__EXERCISE PROMPT__.
Transcribe exactly the lines below that begin at the line with "la ciudadanía quisiera que de manera" and stop after the line with "wieder, und einige Wochen später ist derselbe", leaving out every picture.

[Extracted page text data]
=== Section Start ===

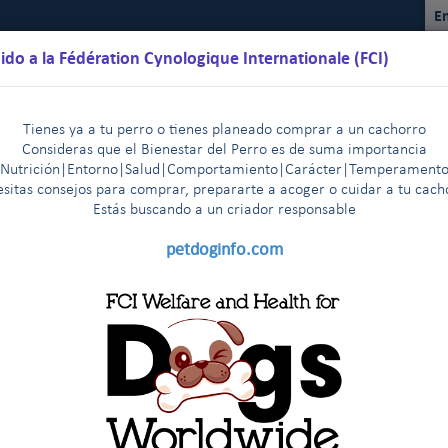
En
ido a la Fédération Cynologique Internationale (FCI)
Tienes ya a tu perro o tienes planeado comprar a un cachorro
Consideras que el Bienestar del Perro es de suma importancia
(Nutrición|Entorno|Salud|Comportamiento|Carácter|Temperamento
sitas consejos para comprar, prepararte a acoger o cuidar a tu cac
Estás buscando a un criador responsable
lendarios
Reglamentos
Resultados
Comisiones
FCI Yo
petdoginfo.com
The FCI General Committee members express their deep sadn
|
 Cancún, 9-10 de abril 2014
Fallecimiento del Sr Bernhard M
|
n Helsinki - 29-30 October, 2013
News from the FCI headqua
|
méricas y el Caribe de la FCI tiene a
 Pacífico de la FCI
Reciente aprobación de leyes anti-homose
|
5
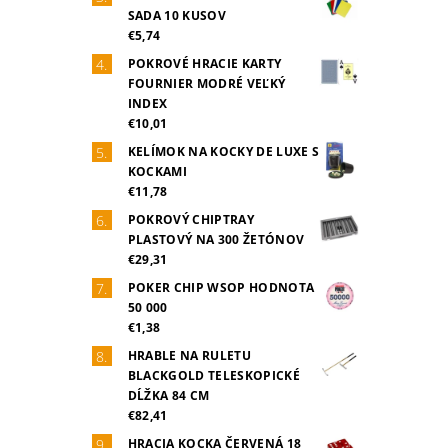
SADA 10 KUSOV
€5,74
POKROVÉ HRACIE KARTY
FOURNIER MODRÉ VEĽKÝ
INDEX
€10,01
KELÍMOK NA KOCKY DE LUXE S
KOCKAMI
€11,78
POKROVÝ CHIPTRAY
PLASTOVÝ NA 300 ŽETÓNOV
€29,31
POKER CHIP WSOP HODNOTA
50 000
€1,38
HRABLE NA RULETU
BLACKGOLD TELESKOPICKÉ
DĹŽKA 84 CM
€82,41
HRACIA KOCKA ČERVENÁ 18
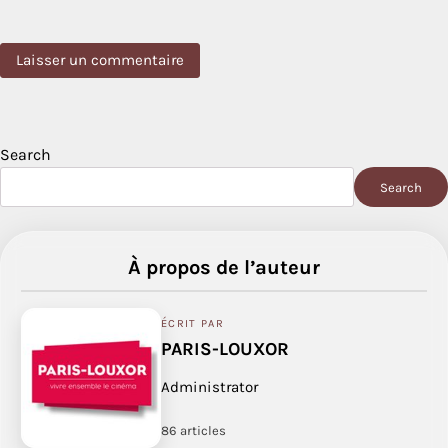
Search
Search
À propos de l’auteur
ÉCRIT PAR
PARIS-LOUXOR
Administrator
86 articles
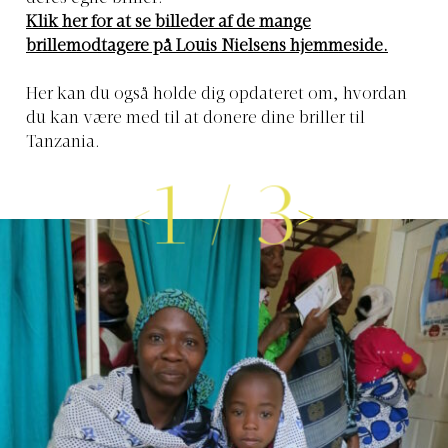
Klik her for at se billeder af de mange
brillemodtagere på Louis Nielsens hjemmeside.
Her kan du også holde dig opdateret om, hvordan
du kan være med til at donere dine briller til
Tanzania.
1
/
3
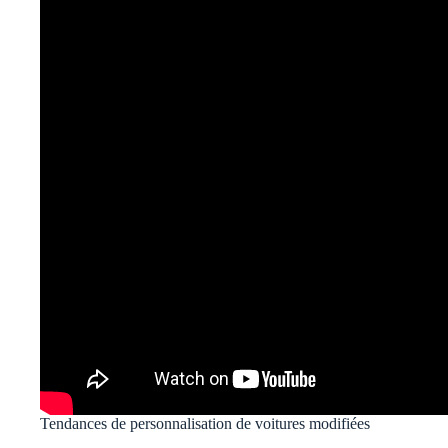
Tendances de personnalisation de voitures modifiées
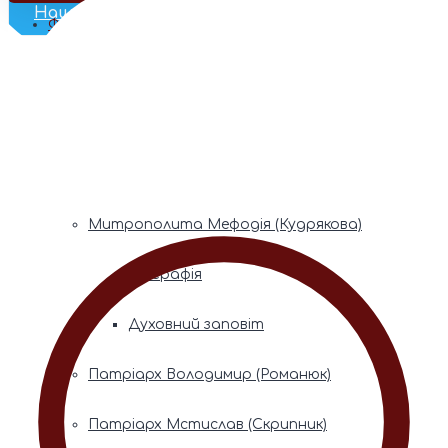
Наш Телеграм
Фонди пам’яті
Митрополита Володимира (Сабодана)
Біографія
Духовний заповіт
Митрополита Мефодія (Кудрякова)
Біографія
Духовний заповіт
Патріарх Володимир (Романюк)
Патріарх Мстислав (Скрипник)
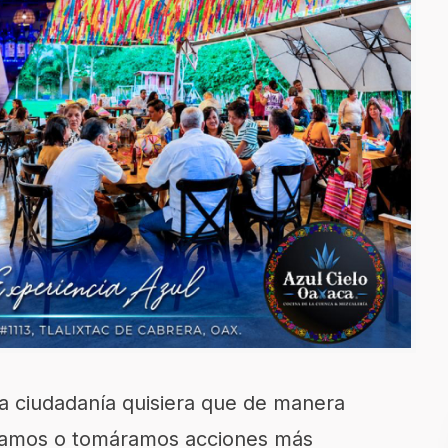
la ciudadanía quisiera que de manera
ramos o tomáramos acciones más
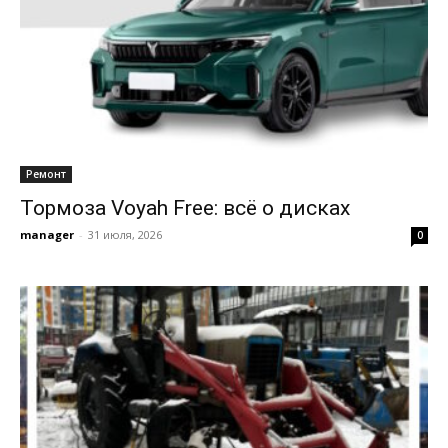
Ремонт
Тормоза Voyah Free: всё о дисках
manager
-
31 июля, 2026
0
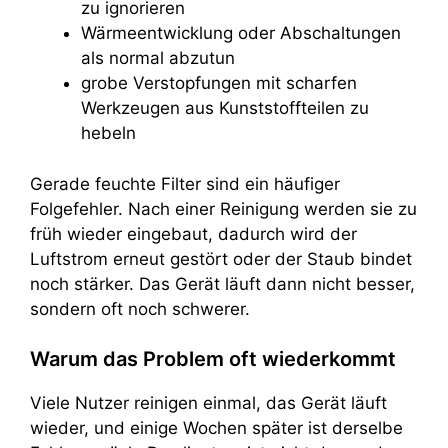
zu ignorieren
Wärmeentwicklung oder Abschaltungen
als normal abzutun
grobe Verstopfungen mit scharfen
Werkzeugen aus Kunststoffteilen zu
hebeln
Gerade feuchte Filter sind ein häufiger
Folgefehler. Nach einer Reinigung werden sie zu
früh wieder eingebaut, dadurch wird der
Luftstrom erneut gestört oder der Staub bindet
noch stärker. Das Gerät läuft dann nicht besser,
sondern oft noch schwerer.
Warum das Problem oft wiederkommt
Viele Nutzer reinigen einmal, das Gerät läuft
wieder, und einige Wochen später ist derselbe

=== Section End ===
=== Section Start ===

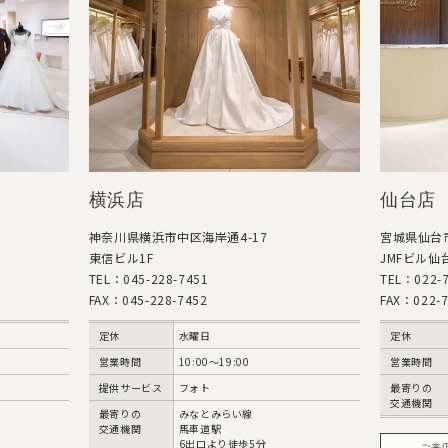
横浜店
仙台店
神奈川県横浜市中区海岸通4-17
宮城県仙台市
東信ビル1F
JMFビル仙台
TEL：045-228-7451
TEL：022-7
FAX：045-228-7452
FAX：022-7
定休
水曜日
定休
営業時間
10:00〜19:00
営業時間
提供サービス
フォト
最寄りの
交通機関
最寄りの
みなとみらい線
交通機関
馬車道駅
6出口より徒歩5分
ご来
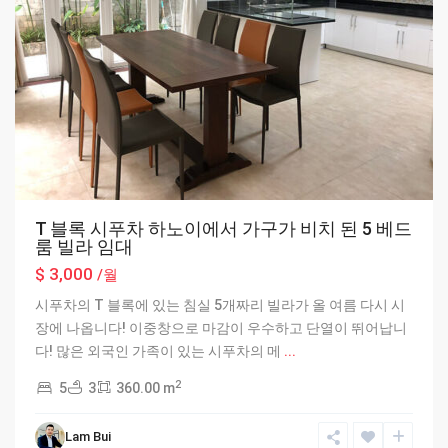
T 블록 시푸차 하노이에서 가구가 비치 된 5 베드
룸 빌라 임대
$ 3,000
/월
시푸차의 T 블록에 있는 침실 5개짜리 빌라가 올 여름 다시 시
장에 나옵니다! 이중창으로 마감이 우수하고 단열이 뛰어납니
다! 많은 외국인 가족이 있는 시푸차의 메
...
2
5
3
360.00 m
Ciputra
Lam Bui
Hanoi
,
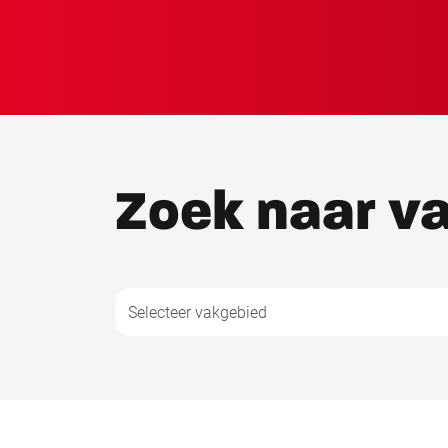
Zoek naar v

=== Section End ===

__WRITTEN RESPONSE__.
la ciudadanía quisiera que de manera
ramos o tomáramos acciones más
Ремонт
Тормоза Voyah Free: всё о дисках
manager
-
31 июля, 2026
0
zu ignorieren
Wärmeentwicklung oder Abschaltungen
als normal abzutun
grobe Verstopfungen mit scharfen
Werkzeugen aus Kunststoffteilen zu
hebeln
Gerade feuchte Filter sind ein häufiger
Folgefehler. Nach einer Reinigung werden sie zu
früh wieder eingebaut, dadurch wird der
Luftstrom erneut gestört oder der Staub bindet
noch stärker. Das Gerät läuft dann nicht besser,
sondern oft noch schwerer.
Warum das Problem oft wiederkommt
Viele Nutzer reinigen einmal, das Gerät läuft
wieder, und einige Wochen später ist derselbe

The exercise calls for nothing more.